TARZAN AND THE GREEN GODDESS (1938)

Deep in the jungles of Guatemala, the residents of a "lost city" worship an ancient Mayan statue of the Green Goddess, unaware that inside it is a formula for a super-explosive that any number of governments might want to get their hands on. The idol has been stolen but recovered by the British archeologist Martling, working with his buddy Tarzan, but it gets stolen again by the nefarious Raglan whose boss wants to offer it to the highest bidding government. Unfortunately, the Goddess cannot be safely opened without a code—otherwise, it will explode—so Raglan has to try and steal the code book from Martling even as Martling's group is trying to take the Goddess back from Raglan. Because this is a feature film version of a serial, we get a series of short scenes in which our good guys (Martling, Tarzan, an exotic woman named Ula Vale and a comic-relief doofus named George) tangle with the bad guys, getting into and out of some tight scrapes involving a lion, a tiger, a crocodile, a raging waterfall, and a small boat in the middle of a typhoon. The most impressive escape involves a bound Tarzan bursting out of rope by the power of his chest muscles alone (pictured). Of course, the idol is rescued and the explosive formula kept out of the hands of evildoers.
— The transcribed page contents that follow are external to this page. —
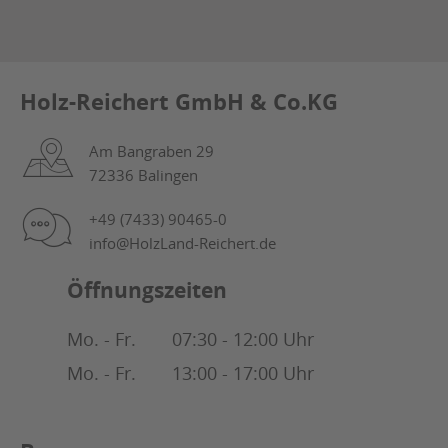
Holz-Reichert GmbH & Co.KG
Am Bangraben 29
72336 Balingen
+49 (7433) 90465-0
info@HolzLand-Reichert.de
Öffnungszeiten
Mo. - Fr.
07:30 - 12:00 Uhr
Mo. - Fr.
13:00 - 17:00 Uhr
This movie has a complicated history. In 1935, a 12-chapter serial called THE NEW ADVENTURES OF TARZAN, co-produced by Tarzan's author, Edgar Rice Burroughs, was released to compete with the MGM Tarzan series. Most serial chapters run about 20 minutes, but this one had a first chapter that ran an hour, which contained most of the backstory about the idol and the lost city. A version of the first couple of chapters was made available as its own movie, but three years later, this film, an edited version of chapters 4-12 of the serial, was released. Nothing from the first chapter is included—what we need to know is given as exposition—and what is kept is mostly the beginnings and ends of the chapters, in order to keep as many cliffhanger situations as possible. Cutting out the less exciting scenes certainly moves the action along, though I was surprised to hear no background music, which usually heightens our experience of the fisticuffs. Herman Brix (later known as Bruce Bennett) is good as Tarzan; he’s not as muscly as most Tarzans, more slim and lithe like TV’s Ron Ely, and he also speaks perfect English and occasionally wears clothes. 

Because of the slam-bang pace, most of the other actors don’t get to make an impression except for Lew Sargent as the comic relief. You can sense him wanting to be funny, but his material falls flat except for an amusing bit where he chases a monkey that has stolen his yo-yo. Don Castello, who plays Raglan, is actually Ashton Dearholt who co-produced the movie with Burroughs. Ula Holt (playing Ula Vale) was Dearholt's wife. Some location shooting in Guatemala helps dispel the somewhat claustrophobic feel of most jungle melodramas that shoot on sets, though there are plenty of studio sets here. It is claimed that this version of the film has some added footage not in the original serial, but no one seems to know which scenes those might be. Favorite line: Raglan yelling, "Get your hands off that goddess!"  [TCM]

1 comment:

dfordoom said...

I'm quite a fan of Tarzan movies. I'm not sure why. I'm especially fond of the late 50s/early 60s Sy Weintraub-produced ones.